Do pre-service teachers who use an online LMS to facilitate communication perceive a sense of community during the major practicum component of a teacher education program, and if so, with whom?

In order to address the first research question, variables indicating the perception by pre-service teachers of the presence of community were constructed, using the transform and compute functions in SPSS. These variables facilitated the identification of a mean rating given by participants concerning the formation and maintenance of a sense of community among practicum students, among students and teaching faculty, and among students and part-time faculty supervisors. In each case, the ratings were given on a five-point Likert-type scale. Since there were no archival data available with which to compare the data arising from these variables, it was unclear whether when compared to previous years, the perception of a sense of community was higher or lower. Based on an aggregate of the three, it seems reasonable, however, to conclude that this data did indicate the presence of a robust sense of community, (M = 4.32, SD = .57).
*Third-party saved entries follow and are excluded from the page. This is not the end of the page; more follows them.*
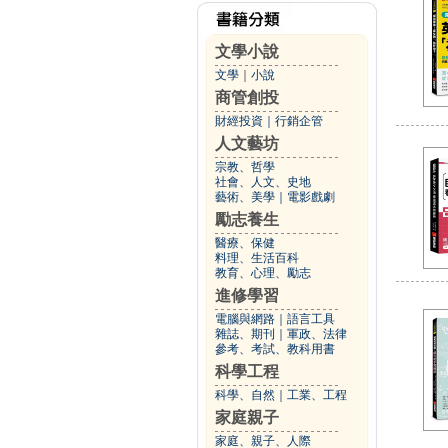
文學小說
文學
｜
小說
商管創投
財經投資
｜
行銷企管
人文藝坊
宗教、哲學
社會、人文、史地
藝術、美學
｜
電影戲劇
勵志養生
醫療、保健
料理、生活百科
教育、心理、勵志
進修學習
電腦與網路
｜
語言工具
雜誌、期刊
｜
軍政、法律
參考、考試、教科用書
科學工程
科學、自然
｜
工業、工程
家庭親子
家庭、親子、人際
Since the development of a more articulated understanding of the sense of community was foundational to this study, it was important to further examine who students perceived to be included in this community. To accomplish this, a one-way ANOVA was performed, which indicated that students perceived a higher level of community among themselves (M = 4.68, SD = .48) than when community was interpreted in its most inclusive format (M = 4.32, SD = .57), t(33) = 4.38, p < .001. When community included pre-service teachers and teaching faculty (M = 4.44, SD = .86), there was no significant difference from the inclusive configuration of community, t(33) = .82, p > .05. When community included pre-service teachers and part-time faculty supervisors (M = 4.08, SD = .95), there was no significant difference from the inclusive configuration of community, t(33) = -1.26, p > .05. While there was only a small, but statistically significant, difference between the means of the “pre-service teacher only” and “most inclusive format” configurations of community, it is important to note this difference, particularly in light of the predictors of sense of community that were associated with each. This information is presented below.

Does the use of an online LMS contribute significantly to pre-service teachers’ perception of a sense of community?

In order to address the second research question, a series of multiple regression analyses were conducted, using the forward data analysis method. The forward method was used in order to identify a model containing variables that were most predictive of the score variance concerning pre-service teachers’ perception of a sense of community in each of its three configurations (pre-service teachers; pre-service teachers and teaching faculty; pre-service teachers and part-time faculty supervisors). In each multiple regression analysis, the dependent variable was the sense of community scores. The independent variables were “EDIT”, “Wednesday face-to-face seminar sessions”, “other face-to-face meetings with peers”, “interactions with my faculty supervisor”, and “practicum teaching.”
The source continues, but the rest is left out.